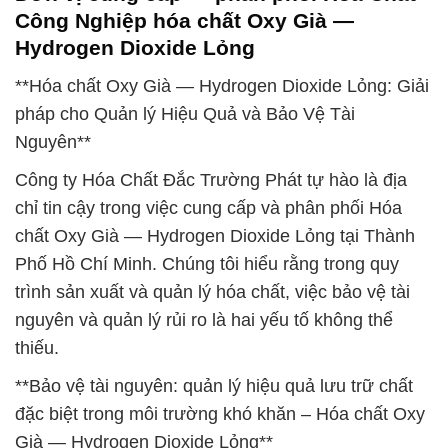
Công Nghiệp hóa chất Oxy Già —
Hydrogen Dioxide Lỏng
**Hóa chất Oxy Già — Hydrogen Dioxide Lỏng: Giải
pháp cho Quản lý Hiệu Quả và Bảo Vệ Tài
Nguyên**
Công ty Hóa Chất Đắc Trường Phát tự hào là địa
chỉ tin cậy trong việc cung cấp và phân phối Hóa
chất Oxy Già — Hydrogen Dioxide Lỏng tại Thành
Phố Hồ Chí Minh. Chúng tôi hiểu rằng trong quy
trình sản xuất và quản lý hóa chất, việc bảo vệ tài
nguyên và quản lý rủi ro là hai yếu tố không thể
thiếu.
**Bảo vệ tài nguyên: quản lý hiệu quả lưu trữ chất
đặc biệt trong môi trường khó khăn – Hóa chất Oxy
Già — Hydrogen Dioxide Lỏng**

★ ★ ★ ★

** Problem to work on **
What are the lines from the one containing "chất Oxy Già — Hydrogen Dioxide Lỏng tại" through the end of the material? Reproduce them exactly, both ends included, with nothing added.

** Task result **
chất Oxy Già — Hydrogen Dioxide Lỏng tại Thành
Phố Hồ Chí Minh. Chúng tôi hiểu rằng trong quy
trình sản xuất và quản lý hóa chất, việc bảo vệ tài
nguyên và quản lý rủi ro là hai yếu tố không thể
thiếu.
**Bảo vệ tài nguyên: quản lý hiệu quả lưu trữ chất
đặc biệt trong môi trường khó khăn – Hóa chất Oxy
Già — Hydrogen Dioxide Lỏng**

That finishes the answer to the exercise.